Oder kann das weg? Ein Recherche- und Ausstellungsprojekt der nGbK untersucht die Situation der Kunst in der Nachwendezeit.

Installationsansicht von „… oder kann das weg? Fallstudien zur Nachwende: Paradies Leerstand“ Foto: Achim Hatzius

„Gloria“ war der verheißungsvolle Name des Kinos, in dem Susann Huth als Kind und Jugendliche ihre prägendsten Filme gesehen hat. Das „Gloria“ stand in Magdeburg, wo die Fotografin 1972 geboren wurde. Nach jahrelangem Leerstand ist ein Supermarkt eingezogen. Insgesamt sieben ihrer Fotografien von einstigen Kinoeingängen in der ostdeutschen Landeshauptstadt eröffneten zur Berlin Art Week die Ausstellung „… oder kann das weg? Fallstudien zur Nachwende“ in der nGbK (neue Gesellschaft bildende Kunst). Fotografien, die stellvertretend stehen für die kommerzielle Umnutzung einstiger Kulturräume im Osten nach 1990.

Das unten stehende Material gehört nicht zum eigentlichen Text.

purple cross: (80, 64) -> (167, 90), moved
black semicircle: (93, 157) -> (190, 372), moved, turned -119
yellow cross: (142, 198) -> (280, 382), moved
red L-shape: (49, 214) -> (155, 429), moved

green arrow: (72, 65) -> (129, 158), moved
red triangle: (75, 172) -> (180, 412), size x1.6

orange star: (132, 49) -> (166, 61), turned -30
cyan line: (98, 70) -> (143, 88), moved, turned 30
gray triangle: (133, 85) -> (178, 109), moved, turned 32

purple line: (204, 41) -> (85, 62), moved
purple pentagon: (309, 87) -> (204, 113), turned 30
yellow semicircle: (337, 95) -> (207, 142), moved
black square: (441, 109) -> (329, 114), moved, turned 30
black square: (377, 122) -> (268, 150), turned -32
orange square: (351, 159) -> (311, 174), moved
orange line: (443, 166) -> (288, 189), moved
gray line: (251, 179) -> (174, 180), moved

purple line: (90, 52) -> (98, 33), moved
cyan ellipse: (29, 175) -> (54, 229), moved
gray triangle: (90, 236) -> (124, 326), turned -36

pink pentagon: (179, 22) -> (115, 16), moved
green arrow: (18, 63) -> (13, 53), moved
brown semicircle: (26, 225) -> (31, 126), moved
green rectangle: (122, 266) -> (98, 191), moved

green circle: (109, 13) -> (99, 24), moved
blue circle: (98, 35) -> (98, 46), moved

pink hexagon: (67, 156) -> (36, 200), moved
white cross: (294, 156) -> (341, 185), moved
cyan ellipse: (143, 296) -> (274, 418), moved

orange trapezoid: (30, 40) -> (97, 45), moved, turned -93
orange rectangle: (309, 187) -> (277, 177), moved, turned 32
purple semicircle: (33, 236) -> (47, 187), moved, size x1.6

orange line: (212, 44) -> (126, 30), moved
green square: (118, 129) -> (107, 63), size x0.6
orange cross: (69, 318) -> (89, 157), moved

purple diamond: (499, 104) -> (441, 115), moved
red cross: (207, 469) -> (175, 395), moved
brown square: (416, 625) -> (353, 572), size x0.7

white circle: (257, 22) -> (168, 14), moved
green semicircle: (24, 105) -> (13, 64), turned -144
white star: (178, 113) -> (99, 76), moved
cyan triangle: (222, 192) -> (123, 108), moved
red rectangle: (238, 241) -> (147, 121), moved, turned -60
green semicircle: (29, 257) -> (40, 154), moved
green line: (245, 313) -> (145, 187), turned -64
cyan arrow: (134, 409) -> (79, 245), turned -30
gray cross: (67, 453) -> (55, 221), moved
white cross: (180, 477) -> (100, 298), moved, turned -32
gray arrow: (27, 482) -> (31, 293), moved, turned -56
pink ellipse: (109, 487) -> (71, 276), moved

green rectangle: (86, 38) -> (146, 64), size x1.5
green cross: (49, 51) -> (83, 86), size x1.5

Über zwei Jahre haben Bakri Bakhit, Elske Rosenfeld, Wolfgang H Scholz, Anna Voswinckel und Suse Weber zur „Nachwende“ gearbeitet: Inwieweit haben Künst­le­r:in­nen nach 1990 ihre Arbeitsweise fortgeführt oder den westlichen Bedingungen angepasst? Welche Methoden und Motive blieben für Ost bzw. West unverständlich? Und wie positioniert sich eine jüngere Generation künstlerisch wie biografisch zur oftmals als Kind erlebten DDR und ihren Folgen?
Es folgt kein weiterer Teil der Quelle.